Stored data entries
-- Opening Marker --

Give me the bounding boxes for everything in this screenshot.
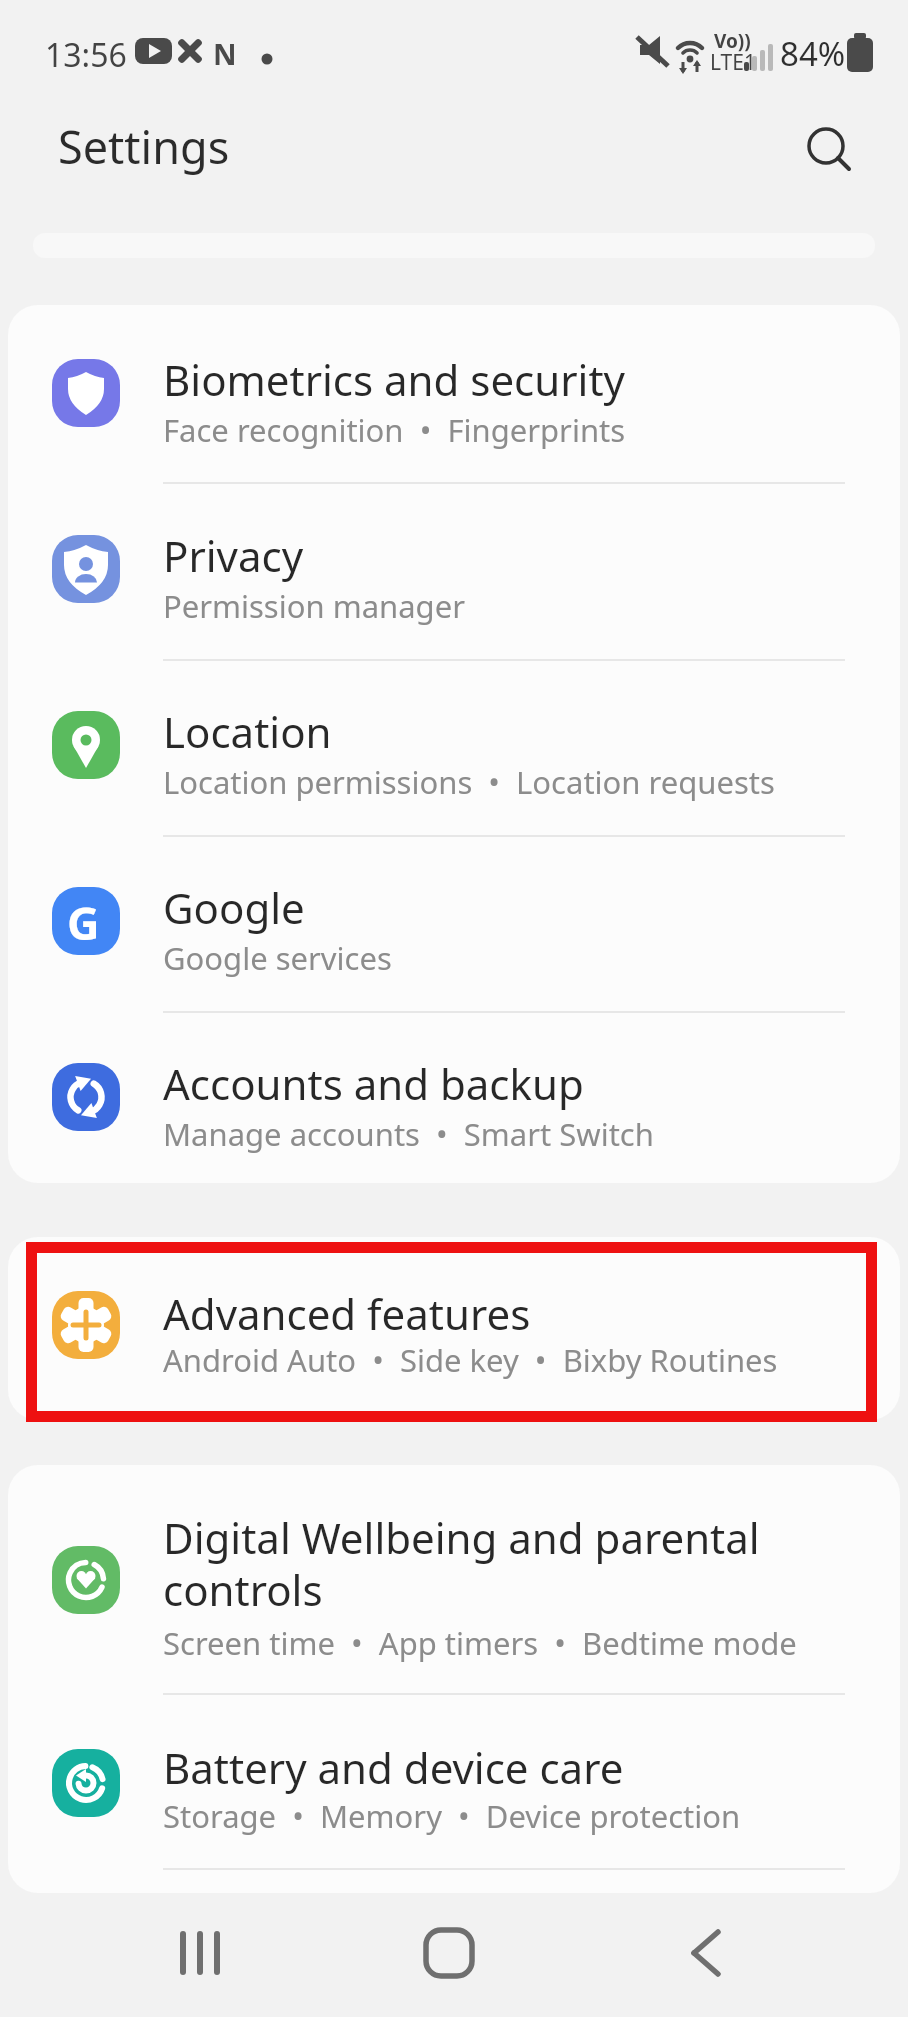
button[interactable]: Location — [8, 657, 900, 833]
staticText: G — [67, 892, 100, 953]
staticText: Google services — [163, 937, 392, 979]
button[interactable]: G — [8, 833, 900, 1009]
staticText: Accounts and backup — [163, 1055, 584, 1112]
button[interactable] — [156, 1913, 236, 1993]
button[interactable]: Privacy — [8, 481, 900, 657]
staticText: 13:56 — [45, 33, 127, 77]
button[interactable] — [409, 1913, 489, 1993]
staticText: Location — [163, 703, 332, 760]
staticText: Permission manager — [163, 585, 465, 627]
staticText: 84% — [780, 31, 846, 76]
button[interactable]: Accounts and backup — [8, 1009, 900, 1185]
staticText: Android Auto • Side key • Bixby Routines — [163, 1339, 778, 1381]
staticText: Settings — [58, 116, 230, 177]
staticText: Google — [163, 879, 305, 936]
staticText: Screen time • App timers • Bedtime mode — [163, 1622, 797, 1664]
staticText: Manage accounts • Smart Switch — [163, 1113, 654, 1155]
staticText: Privacy — [163, 527, 304, 584]
button[interactable]: Battery and device care — [8, 1695, 900, 1871]
button[interactable]: Biometrics and security — [8, 305, 900, 481]
staticText: Location permissions • Location requests — [163, 761, 775, 803]
button[interactable]: Advanced features — [8, 1237, 900, 1413]
staticText: Storage • Memory • Device protection — [163, 1795, 741, 1837]
staticText: N — [213, 34, 237, 73]
staticText: Vo)) — [714, 28, 751, 54]
staticText: Digital Wellbeing and parental controls — [163, 1509, 760, 1618]
button[interactable] — [798, 118, 862, 182]
staticText: Advanced features — [163, 1285, 531, 1342]
staticText: LTE1 — [710, 48, 756, 77]
button[interactable]: Digital Wellbeing and parental controls — [8, 1465, 900, 1695]
button[interactable] — [665, 1913, 745, 1993]
staticText: Face recognition • Fingerprints — [163, 409, 626, 451]
staticText: Battery and device care — [163, 1739, 624, 1796]
staticText: Biometrics and security — [163, 351, 626, 408]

-- Closing Marker --

**TRY IT**
Please report every line of the records above that contains the word "button".

**ANSWER BELOW**
button[interactable]: Location — [8, 657, 900, 833]
button[interactable]: G — [8, 833, 900, 1009]
button[interactable] — [156, 1913, 236, 1993]
button[interactable]: Privacy — [8, 481, 900, 657]
button[interactable] — [409, 1913, 489, 1993]
button[interactable]: Accounts and backup — [8, 1009, 900, 1185]
button[interactable]: Battery and device care — [8, 1695, 900, 1871]
button[interactable]: Biometrics and security — [8, 305, 900, 481]
button[interactable]: Advanced features — [8, 1237, 900, 1413]
button[interactable] — [798, 118, 862, 182]
button[interactable]: Digital Wellbeing and parental controls — [8, 1465, 900, 1695]
button[interactable] — [665, 1913, 745, 1993]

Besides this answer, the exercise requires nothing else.